Unnamed: 0_level_0,id,name,x,y
npartitions=30,Unnamed: 1_level_1,Unnamed: 2_level_1,Unnamed: 3_level_1,Unnamed: 4_level_1
,int64,object,float64,float64
,...,...,...,...
...,...,...,...,...
,...,...,...,...
,...,...,...,...


Note: we provided the dtypes in the `meta` keyword to explicitly tell Dask Dataframe what kind of dataframe to expect. If we did not do this Dask would infer this from the first delayed object which could be slow if it was a large csv file

## Now let's see if this works

In [25]:
df.head()

Unnamed: 0,id,name,x,y
0,1032,Patricia,-0.980309,0.269225
1,935,Hannah,-0.846994,-0.182445
2,969,Oliver,0.482768,-0.641575
3,1079,Zelda,0.269655,0.043605
4,1022,Zelda,-0.059803,-0.727712


In [26]:
df.describe().compute()

  x = np.divide(x1, x2, out)


Unnamed: 0,id,x,y
count,2505600.0,2505600.0,2419200.0
mean,1000.039,-0.0001115737,-0.0003991555
std,31.62804,0.5770438,0.5773141
min,853.0,-0.999999,-0.9999995
25%,979.0,-0.492414,-0.4945359
50%,1000.0,0.004400842,0.008770296
75%,1022.0,0.5044882,0.5054544
max,1157.0,0.9999993,0.9999999


## Success!

To recap, in this example, we looked at an approach to create a Dask Dataframe from a collection of many data files. Typically you would use built-in functions like `dd.read_csv` or `dd.read_parquet` to do this. Sometimes, this is not possible because of messy/corrupted files in your dataset or some custom processing that might need to be done. 

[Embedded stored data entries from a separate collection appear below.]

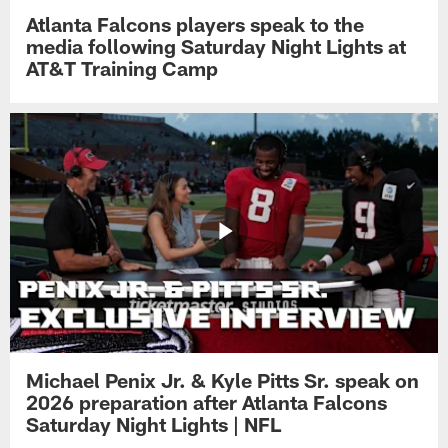
Atlanta Falcons players speak to the
media following Saturday Night Lights at
AT&T Training Camp
Michael Penix Jr. & Kyle Pitts Sr. speak on
2026 preparation after Atlanta Falcons
Saturday Night Lights | NFL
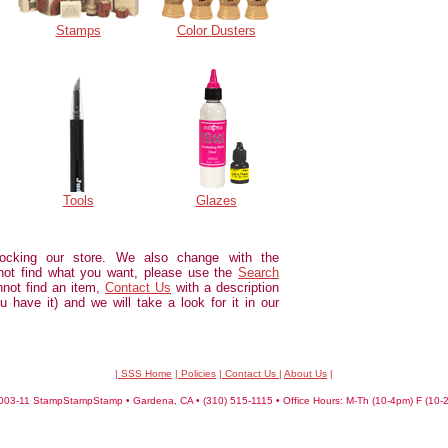
Stamps
Color Dusters
Tools
Glazes
ocking our store. We also change with the
not find what you want, please use the
Search
annot find an item,
Contact Us
with a description
u have it) and we will take a look for it in our
| SSS Home
|
Policies
|
Contact Us
|
About Us
|
03-11 StampStampStamp • Gardena, CA • (310) 515-1115 • Office Hours: M-Th (10-4pm) F (10-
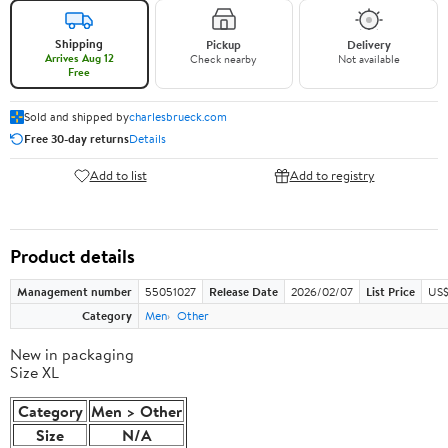
Shipping
Pickup
Delivery
Arrives Aug 12
Check nearby
Not available
Free
Sold and shipped by
charlesbrueck.com
Free 30-day returns
Details
Add to list
Add to registry
Product details
Management number
55051027
Release Date
2026/02/07
List Price
US$
Category
Men
Other
New in packaging
Size XL
Category
Men > Other
Size
N/A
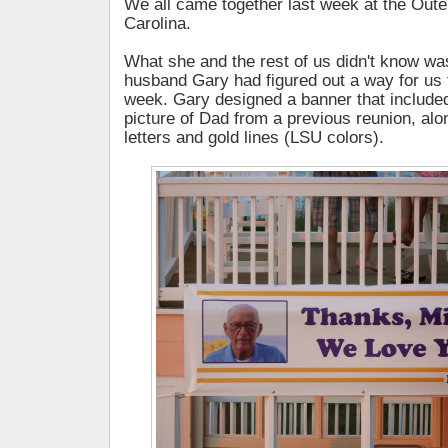
We all came together last week at the Oute
Carolina.
What she and the rest of us didn't know was
husband Gary had figured out a way for us 
week. Gary designed a banner that included
picture of Dad from a previous reunion, alo
letters and gold lines (LSU colors).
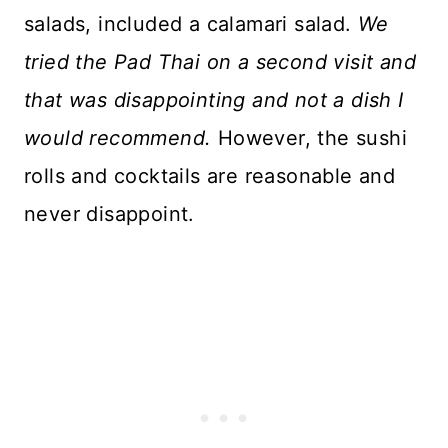
salads, included a calamari salad.
We
tried the Pad Thai on a second visit and
that was disappointing and not a dish I
would recommend.
However, the sushi
rolls and cocktails are reasonable and
never disappoint.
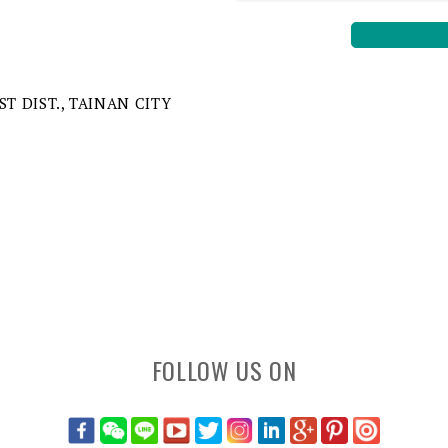
ST DIST., TAINAN CITY
FOLLOW US ON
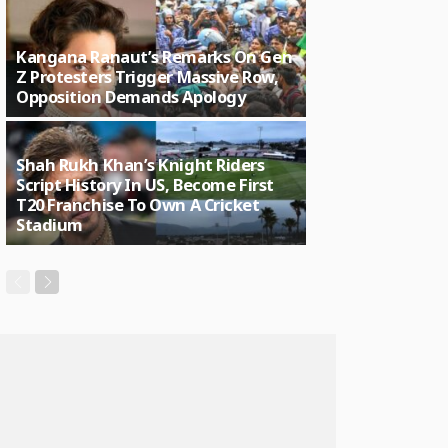
Kangana Ranaut’s Remarks On Gen
Z Protesters Trigger Massive Row,
Opposition Demands Apology
Shah Rukh Khan’s Knight Riders
Script History In US, Become First
T20 Franchise To Own A Cricket
Stadium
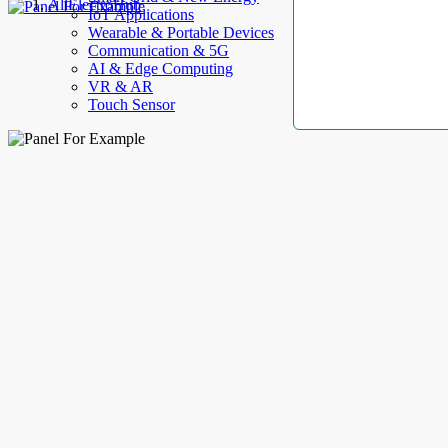
AllElectroHub
IoT Applications
Wearable & Portable Devices
Communication & 5G
AI & Edge Computing
VR & AR
Touch Sensor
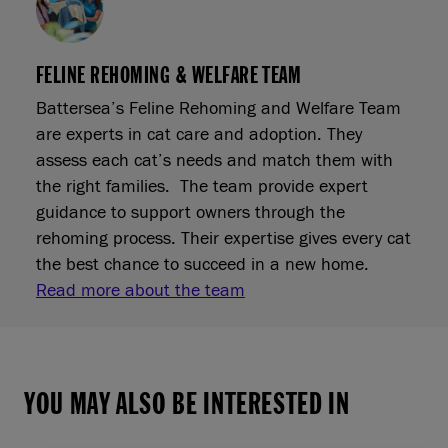
FELINE REHOMING & WELFARE TEAM
Battersea’s Feline Rehoming and Welfare Team
are experts in cat care and adoption. They
assess each cat’s needs and match them with
the right families. The team provide expert
guidance to support owners through the
rehoming process. Their expertise gives every cat
the best chance to succeed in a new home.
Read more about the team
YOU MAY ALSO BE INTERESTED IN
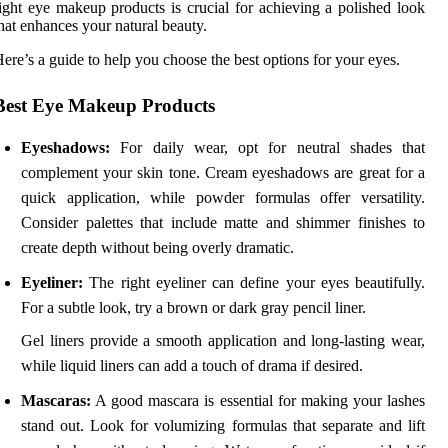
ight eye makeup products is crucial for achieving a polished look
hat enhances your natural beauty.
ere’s a guide to help you choose the best options for your eyes.
Best Eye Makeup Products
Eyeshadows:
For daily wear, opt for neutral shades that
complement your skin tone. Cream eyeshadows are great for a
quick application, while powder formulas offer versatility.
Consider palettes that include matte and shimmer finishes to
create depth without being overly dramatic.
Eyeliner:
The right eyeliner can define your eyes beautifully.
For a subtle look, try a brown or dark gray pencil liner.
Gel liners provide a smooth application and long-lasting wear,
while liquid liners can add a touch of drama if desired.
Mascaras:
A good mascara is essential for making your lashes
stand out. Look for volumizing formulas that separate and lift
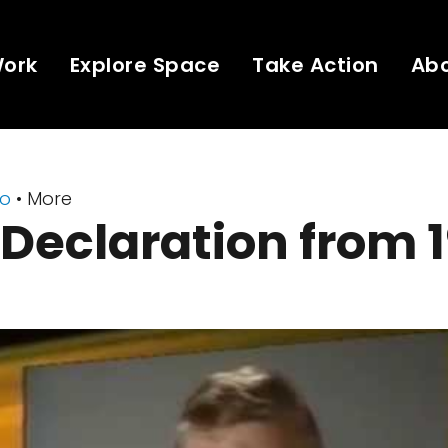
Work
Explore Space
Take Action
Ab
eo
• More
Declaration from 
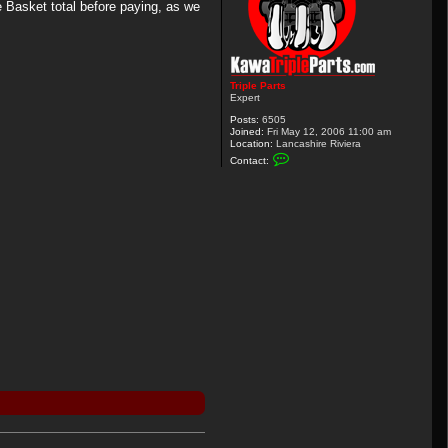
 Basket total before paying, as we
Triple Parts
Expert
Posts:
6505
Joined:
Fri May 12, 2006 11:00 am
Location:
Lancashire Riviera
C
Contact:
o
n
t
a
c
t
T
r
i
p
l
e
P
a
r
t
s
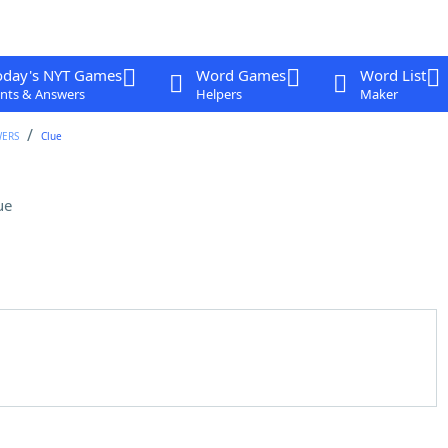
oday's NYT Games
Word Games
Word List
nts & Answers
Helpers
Maker
WERS
Clue
ue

In these cases, you can build a Dask DataFrame with the following steps.

1. Create a regular python function that reads the data, performs any transformations, error checking etc and always returns a  Pandas dataframe with the same structure
2. Convert this read function to a delayed object using the `dask.delayed` function
3. Call each file in your dataset with the delayed data reader and assemble the output as a list of delayed objects
4. Used `dd.from_delayed` to covert the list of delayed objects to a Dask Dataframe 

This same technique can be used in other situations as well. Another example might be data files that require using a specialized reader, or several transformations before they can be converted to a pandas dataframe.